Intraday Range and Trendlines: Watching 22,500 Resistance
On the 15-minute chart, the NIFTY50 has been trading within a tight range between 22,300 and 22,650 for the past two trading sessions. This range-bound trading has been marked by resistance at 22,500, coinciding with a declining trendline. Traders can look for potential breakouts for a clearer trend direction:
- Bullish setup: A strong breakout above the 22,500 resistance could lead to a potential move toward 22,650. A strong candle close above the trendline would confirm this move and suggest a bullish trend.
- Bearish setup: Conversely, if NIFTY50 breaks the 22,300 support, it may indicate weakness and a possible downward move. A close below 22,300 could signal a bearish shift in the market.
Options Build-Up: Key Levels to Watch
Looking at the open interest (OI) data for the March 6 expiry, significant call OI was observed at 22,600 and 22,500, indicating resistance at these levels. On the other hand, put OI was concentrated around 22,300 and 22,000, suggesting strong support at these levels. The put-call ratio (PCR) stands at 0.8, showing a slight preference for put options.
Trading Strategies for Expiry Day
Given the current market conditions, traders can consider the following strategies based on the expiry day outlook:
Bullish Outlook: Long Call Strategy
If traders anticipate a breakout above 22,500, they may consider a long call strategy. The NIFTY50 closed at 22,470 on Wednesday, with 22,450 acting as the at-the-money (ATM) strike. Purchasing an ATM call option with a strike price of 22,450 sets the breakeven point at 22,528. If the NIFTY50 rises above this level, the trade becomes profitable.

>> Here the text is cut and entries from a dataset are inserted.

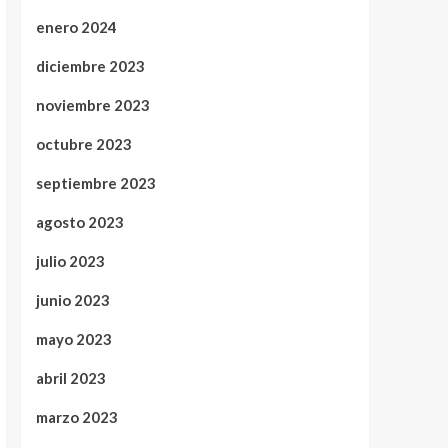
enero 2024
diciembre 2023
noviembre 2023
octubre 2023
septiembre 2023
agosto 2023
julio 2023
junio 2023
mayo 2023
abril 2023
marzo 2023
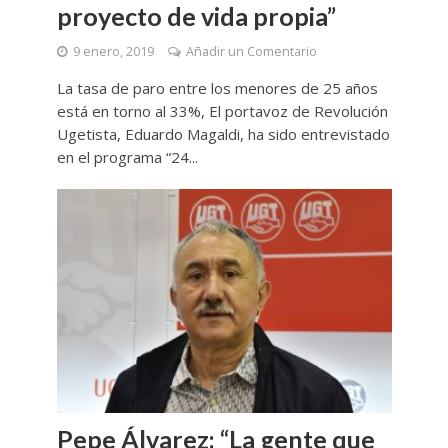
proyecto de vida propia”
9 enero, 2019
Añadir un Comentario
La tasa de paro entre los menores de 25 años
está en torno al 33%, El portavoz de Revolución
Ugetista, Eduardo Magaldi, ha sido entrevistado
en el programa “24...
Pepe Álvarez: “La gente que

Bearish Outlook: Long Put Strategy
For traders who expect NIFTY50 to break the 22,300 support zone and move lower, a long put strategy could be appropriate. By purchasing an ATM put option with a strike price of 22,450, the breakeven is at 22,396, meaning the trade will be profitable if NIFTY50 drops more than 0.3%.
Range-Bound Outlook: Iron Condor Strategy
For traders who expect range-bound trading, they can consider an iron condor strategy. This strategy benefits if the NIFTY50 stays within the 22,600 call and 22,300 put strike prices. Maximum profits are realized when the index stays within the defined range, which aligns with the current open interest setup.
Conclusion: NIFTY50 Outlook for Expiry Day
In conclusion, the NIFTY50 index is currently in a range-bound phase, with support at 22,300 and resistance at 22,500. Traders can capitalize on a breakout above the 22,500 resistance for potential bullish gains or consider a bearish outlook if the index breaks 22,300. Options strategies like long calls, long puts, and iron condors offer flexibility based on your market outlook.